Excerpts from a dataset:
..........

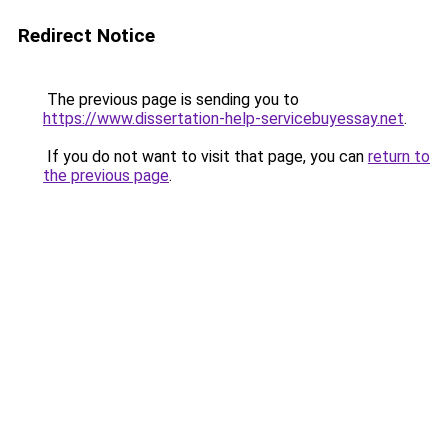
Redirect Notice
The previous page is sending you to
https://www.dissertation-help-servicebuyessay.net
.
If you do not want to visit that page, you can
return to
the previous page
.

..........

Exactly the lines from the one containing "https://www.dissertation-help-servicebuyessay.net" to the final line of the data, both included, should be printed, and nothing more.

Your response:
https://www.dissertation-help-servicebuyessay.net
.
If you do not want to visit that page, you can
return to
the previous page
.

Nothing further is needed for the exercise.